Roy Lunn, father of the modern SUV, dies at 92

American Motors Corp. didn’t have enough money to subject the original Jeep Cherokee — the first modern SUV — to a traditional durability testing program ahead of its late 1983 launch.

But Roy Lunn, the Cherokee’s chief engineer, who died in Santa Barbara, Calif., on Aug. 5 at age 92, steered around the obstacle by securing credentials for the punishing Paris-Dakar Rally. Lunn’s engineering team prepared two Cherokees for the event, not to compete but simply to run the brutal desert course and monitor how the Cherokee’s “uni-frame” body would take the constant pounding over the bruising, potholed 6,200-mile course.

Both vehicles needed only frequent replacement of the shock absorbers and finished the rally in good condition. Lunn knew his groundbreaking design, which featured a steel ladder frame welded to a unitized body, was robust enough to take almost anything consumers were likely to subject the Cherokee to.

Last year, just ahead of his induction into the Automotive Hall of Fame, Lunn told Automotive News the fuel shortages and price shocks of the 1970s influenced his thinking on the Cherokee’s technical design. “I chose unitized [construction] because it is stronger pound for pound, and it is lightest for meeting fuel economy requirements,” he said.

The most fuel-efficient Jeep Cherokee, a two-wheel-drive model with a 2.5-liter four-cylinder engine and manual transmission, was EPA-rated at 24 mpg city and 33 mpg highway in 1985 — figures that rivaled many family cars at the time.

The Cherokee not only was a monster hit for American Motors, and later Chrysler — more than 3 million were sold before production ended in 2001 — but it also became the template for the modern SUV and continues to be copied by virtually all major global automakers.

“What’s amazing about Roy is he had a laser focus on what the issue or problem was and he put all of his energies and thoughts into making it right,” said automotive journalist and author Martyn Schorr, who first met Lunn in the mid 1960s.

Lunn with the Jeep Cherokee.

The Cherokee’s light weight, four-wheel drive, and high ride height but low floor for easy entry, offered rugged off-road capability but in a vehicle that felt and behaved more like a car.

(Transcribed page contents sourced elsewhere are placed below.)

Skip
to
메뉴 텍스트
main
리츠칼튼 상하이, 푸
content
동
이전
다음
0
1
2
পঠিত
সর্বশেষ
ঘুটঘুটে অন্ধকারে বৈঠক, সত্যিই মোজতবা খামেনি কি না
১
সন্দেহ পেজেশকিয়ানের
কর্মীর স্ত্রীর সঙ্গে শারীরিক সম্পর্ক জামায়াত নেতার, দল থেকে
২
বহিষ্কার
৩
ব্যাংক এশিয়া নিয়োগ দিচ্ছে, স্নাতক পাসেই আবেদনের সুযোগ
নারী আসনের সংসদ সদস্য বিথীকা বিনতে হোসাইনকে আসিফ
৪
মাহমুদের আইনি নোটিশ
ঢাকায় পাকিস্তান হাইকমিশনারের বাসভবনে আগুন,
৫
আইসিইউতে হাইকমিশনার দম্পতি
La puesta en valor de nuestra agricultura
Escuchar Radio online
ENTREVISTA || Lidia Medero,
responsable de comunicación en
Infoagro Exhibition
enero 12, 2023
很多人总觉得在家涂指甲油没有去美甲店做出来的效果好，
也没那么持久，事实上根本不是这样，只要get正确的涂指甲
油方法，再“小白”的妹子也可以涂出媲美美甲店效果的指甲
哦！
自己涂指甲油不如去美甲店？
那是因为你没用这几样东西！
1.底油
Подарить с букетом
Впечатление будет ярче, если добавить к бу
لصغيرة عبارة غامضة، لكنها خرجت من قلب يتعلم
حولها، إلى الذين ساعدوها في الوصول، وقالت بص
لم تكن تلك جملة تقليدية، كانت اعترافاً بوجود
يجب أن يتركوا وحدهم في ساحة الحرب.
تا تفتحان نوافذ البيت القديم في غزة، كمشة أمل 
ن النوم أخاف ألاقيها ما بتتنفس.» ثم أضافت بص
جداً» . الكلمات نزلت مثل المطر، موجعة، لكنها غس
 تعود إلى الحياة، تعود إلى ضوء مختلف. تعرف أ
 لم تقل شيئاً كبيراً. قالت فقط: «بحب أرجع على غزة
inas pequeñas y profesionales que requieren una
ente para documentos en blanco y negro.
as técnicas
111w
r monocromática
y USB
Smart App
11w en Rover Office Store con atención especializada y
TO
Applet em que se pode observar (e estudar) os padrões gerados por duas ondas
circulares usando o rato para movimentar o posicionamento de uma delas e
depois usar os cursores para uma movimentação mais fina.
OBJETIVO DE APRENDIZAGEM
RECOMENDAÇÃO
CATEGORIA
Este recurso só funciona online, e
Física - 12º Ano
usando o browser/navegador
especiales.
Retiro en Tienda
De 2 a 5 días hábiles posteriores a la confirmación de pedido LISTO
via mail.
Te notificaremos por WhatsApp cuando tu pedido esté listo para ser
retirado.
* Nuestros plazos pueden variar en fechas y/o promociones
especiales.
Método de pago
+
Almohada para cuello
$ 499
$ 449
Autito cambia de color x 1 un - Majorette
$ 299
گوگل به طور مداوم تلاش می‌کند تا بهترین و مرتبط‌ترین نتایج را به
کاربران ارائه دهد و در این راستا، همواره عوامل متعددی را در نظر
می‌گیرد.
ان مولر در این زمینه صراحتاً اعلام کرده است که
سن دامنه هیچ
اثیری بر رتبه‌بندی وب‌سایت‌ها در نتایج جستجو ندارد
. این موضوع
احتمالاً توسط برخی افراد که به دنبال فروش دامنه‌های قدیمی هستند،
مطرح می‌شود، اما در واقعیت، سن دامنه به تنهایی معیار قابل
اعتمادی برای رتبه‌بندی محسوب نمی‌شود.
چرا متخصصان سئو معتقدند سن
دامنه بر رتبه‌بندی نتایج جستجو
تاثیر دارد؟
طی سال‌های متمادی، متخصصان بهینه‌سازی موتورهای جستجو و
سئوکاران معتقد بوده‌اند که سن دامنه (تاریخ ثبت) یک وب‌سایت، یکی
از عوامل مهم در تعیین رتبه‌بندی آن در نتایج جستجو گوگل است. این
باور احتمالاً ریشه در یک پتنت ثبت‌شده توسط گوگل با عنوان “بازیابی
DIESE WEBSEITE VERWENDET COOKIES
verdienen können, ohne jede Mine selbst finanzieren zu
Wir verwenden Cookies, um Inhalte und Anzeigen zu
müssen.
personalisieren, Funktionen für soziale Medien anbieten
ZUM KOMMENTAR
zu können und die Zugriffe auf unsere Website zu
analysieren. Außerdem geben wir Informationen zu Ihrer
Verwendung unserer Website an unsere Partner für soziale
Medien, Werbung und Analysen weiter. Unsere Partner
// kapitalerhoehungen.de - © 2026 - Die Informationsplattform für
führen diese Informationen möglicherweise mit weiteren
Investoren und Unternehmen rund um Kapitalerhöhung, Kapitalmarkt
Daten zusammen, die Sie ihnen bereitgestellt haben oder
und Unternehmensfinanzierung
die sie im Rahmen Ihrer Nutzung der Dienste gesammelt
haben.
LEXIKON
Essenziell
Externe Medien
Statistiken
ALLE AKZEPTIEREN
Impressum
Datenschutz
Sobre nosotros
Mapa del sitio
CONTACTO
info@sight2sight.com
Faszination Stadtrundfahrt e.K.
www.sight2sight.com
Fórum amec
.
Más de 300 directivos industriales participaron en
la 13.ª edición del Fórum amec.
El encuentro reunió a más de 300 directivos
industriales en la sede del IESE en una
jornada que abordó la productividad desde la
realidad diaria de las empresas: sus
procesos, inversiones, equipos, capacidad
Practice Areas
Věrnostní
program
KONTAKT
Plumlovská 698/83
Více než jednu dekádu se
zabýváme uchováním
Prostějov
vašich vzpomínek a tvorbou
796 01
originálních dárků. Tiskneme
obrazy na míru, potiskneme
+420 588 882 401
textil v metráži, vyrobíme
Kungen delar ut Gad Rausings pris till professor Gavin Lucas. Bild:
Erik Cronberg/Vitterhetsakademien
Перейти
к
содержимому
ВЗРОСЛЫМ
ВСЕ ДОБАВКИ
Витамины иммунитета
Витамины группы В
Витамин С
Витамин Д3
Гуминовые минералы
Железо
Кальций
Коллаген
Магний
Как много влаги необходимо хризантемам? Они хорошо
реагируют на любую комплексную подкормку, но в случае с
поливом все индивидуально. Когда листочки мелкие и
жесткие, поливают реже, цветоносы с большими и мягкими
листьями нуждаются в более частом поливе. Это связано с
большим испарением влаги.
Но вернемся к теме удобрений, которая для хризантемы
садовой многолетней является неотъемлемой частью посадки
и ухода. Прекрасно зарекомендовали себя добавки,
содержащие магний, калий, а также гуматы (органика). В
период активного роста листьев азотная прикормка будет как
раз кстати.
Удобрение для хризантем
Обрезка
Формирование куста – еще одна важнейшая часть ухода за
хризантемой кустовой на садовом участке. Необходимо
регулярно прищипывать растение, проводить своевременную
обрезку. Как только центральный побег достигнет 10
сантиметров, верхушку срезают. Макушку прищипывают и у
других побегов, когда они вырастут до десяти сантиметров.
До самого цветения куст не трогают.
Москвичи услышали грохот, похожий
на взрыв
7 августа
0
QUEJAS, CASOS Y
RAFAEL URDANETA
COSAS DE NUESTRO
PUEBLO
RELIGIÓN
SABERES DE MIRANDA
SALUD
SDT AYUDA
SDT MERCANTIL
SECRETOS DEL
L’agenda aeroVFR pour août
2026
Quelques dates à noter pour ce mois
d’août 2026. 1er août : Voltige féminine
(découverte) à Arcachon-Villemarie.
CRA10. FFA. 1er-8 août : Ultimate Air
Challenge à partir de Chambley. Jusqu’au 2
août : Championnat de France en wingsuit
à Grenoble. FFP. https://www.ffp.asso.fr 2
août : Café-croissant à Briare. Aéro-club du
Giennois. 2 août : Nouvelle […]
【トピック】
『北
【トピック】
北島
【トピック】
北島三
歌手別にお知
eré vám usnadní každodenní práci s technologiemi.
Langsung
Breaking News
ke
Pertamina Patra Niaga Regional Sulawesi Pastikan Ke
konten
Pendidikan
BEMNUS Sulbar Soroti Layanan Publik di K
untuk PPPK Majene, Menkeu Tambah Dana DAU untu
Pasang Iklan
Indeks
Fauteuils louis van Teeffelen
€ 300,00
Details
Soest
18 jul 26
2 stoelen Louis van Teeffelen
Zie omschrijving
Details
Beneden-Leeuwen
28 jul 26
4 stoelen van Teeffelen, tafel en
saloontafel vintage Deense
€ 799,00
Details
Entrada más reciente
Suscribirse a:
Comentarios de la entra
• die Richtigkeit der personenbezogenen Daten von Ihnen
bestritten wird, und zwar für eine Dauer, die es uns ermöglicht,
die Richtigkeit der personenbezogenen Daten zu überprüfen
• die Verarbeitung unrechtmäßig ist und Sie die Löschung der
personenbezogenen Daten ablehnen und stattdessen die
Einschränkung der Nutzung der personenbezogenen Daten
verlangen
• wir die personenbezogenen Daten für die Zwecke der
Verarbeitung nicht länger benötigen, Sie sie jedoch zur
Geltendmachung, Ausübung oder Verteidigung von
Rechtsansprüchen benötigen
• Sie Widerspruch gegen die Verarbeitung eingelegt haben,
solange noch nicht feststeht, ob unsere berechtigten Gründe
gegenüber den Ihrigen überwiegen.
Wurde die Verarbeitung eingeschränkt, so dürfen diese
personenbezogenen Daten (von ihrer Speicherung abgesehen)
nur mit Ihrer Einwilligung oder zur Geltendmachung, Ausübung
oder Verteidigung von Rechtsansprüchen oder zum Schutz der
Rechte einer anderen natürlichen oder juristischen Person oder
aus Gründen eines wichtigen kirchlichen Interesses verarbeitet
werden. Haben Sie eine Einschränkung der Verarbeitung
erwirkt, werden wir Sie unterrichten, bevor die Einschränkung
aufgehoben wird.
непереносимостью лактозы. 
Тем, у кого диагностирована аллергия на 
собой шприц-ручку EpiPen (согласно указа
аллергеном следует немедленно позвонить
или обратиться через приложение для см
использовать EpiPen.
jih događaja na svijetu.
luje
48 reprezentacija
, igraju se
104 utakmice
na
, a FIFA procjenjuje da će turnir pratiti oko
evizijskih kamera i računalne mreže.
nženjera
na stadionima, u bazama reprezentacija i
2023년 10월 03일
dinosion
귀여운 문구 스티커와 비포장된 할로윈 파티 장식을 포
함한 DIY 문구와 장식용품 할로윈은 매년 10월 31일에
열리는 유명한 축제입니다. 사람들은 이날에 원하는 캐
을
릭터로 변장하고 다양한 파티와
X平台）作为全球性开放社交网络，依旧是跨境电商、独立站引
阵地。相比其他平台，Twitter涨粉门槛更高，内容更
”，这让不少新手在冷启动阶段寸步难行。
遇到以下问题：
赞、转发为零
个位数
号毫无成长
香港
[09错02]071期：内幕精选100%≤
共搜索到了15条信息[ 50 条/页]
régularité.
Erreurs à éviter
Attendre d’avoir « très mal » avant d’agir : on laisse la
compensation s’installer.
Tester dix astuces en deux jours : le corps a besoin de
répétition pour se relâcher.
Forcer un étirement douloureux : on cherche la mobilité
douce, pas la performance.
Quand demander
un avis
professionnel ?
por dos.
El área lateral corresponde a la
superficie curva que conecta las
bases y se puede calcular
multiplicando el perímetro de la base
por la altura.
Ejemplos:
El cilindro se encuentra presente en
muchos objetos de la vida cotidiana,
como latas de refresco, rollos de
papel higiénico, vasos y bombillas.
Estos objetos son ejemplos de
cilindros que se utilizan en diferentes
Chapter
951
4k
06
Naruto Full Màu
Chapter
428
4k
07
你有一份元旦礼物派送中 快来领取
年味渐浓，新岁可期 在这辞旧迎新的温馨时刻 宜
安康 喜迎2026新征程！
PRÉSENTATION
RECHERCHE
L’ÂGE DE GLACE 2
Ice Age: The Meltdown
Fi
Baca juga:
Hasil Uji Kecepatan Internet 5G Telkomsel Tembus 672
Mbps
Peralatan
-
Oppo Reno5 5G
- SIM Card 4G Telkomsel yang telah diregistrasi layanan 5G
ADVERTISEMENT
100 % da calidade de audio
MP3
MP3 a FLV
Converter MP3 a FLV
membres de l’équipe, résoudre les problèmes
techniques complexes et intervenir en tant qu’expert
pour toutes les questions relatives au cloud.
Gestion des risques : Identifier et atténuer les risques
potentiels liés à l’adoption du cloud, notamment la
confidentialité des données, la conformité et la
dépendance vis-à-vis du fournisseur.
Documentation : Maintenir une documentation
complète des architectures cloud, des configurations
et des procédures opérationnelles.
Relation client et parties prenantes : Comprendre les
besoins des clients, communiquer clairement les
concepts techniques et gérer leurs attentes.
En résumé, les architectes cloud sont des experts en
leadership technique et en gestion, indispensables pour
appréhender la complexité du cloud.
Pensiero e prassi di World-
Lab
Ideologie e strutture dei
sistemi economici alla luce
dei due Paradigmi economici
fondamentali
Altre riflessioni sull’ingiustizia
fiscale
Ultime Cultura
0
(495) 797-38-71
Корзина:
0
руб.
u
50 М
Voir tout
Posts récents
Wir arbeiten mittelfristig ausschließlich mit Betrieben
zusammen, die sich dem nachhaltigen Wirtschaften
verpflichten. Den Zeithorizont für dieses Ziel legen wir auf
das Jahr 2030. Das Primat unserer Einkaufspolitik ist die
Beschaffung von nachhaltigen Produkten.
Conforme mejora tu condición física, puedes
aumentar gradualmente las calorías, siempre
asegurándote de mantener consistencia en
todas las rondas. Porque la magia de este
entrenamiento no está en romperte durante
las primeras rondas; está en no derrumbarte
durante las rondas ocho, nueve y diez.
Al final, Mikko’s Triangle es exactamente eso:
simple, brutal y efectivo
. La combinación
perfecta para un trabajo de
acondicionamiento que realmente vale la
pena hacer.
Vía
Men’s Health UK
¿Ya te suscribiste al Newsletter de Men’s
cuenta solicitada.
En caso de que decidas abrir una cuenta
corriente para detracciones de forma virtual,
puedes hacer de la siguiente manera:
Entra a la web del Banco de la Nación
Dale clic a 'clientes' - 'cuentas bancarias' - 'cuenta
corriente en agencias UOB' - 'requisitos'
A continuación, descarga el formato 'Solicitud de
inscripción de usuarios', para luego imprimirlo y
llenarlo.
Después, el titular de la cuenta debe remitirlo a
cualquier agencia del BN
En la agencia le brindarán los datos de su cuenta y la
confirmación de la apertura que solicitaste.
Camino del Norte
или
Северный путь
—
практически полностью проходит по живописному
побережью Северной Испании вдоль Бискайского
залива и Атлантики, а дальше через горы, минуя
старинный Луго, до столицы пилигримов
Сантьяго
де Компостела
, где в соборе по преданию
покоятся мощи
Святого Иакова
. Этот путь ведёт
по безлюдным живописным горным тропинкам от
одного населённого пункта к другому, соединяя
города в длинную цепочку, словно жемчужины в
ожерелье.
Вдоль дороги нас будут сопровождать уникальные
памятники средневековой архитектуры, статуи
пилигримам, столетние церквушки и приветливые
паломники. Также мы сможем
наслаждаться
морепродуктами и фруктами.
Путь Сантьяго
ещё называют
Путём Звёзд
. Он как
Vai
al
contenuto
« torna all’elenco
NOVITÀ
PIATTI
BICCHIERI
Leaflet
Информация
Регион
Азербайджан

Earlier SUVs, such as the Ford Bronco and Land Rover Series 1 (later called Defender) and other competitors were body on frame, or truck-based.

“The unibody was 400 pounds lighter than the competition,” said Chris Theodore, who briefly worked with Lunn at AMC and later became Chrysler’s vice president of platform engineering.

“The other key to the Cherokee was the four-door model,” Theodore told Automotive News. “Competitors quickly copied four doors when sales took off, but it took a long time for them to switch to unibody.”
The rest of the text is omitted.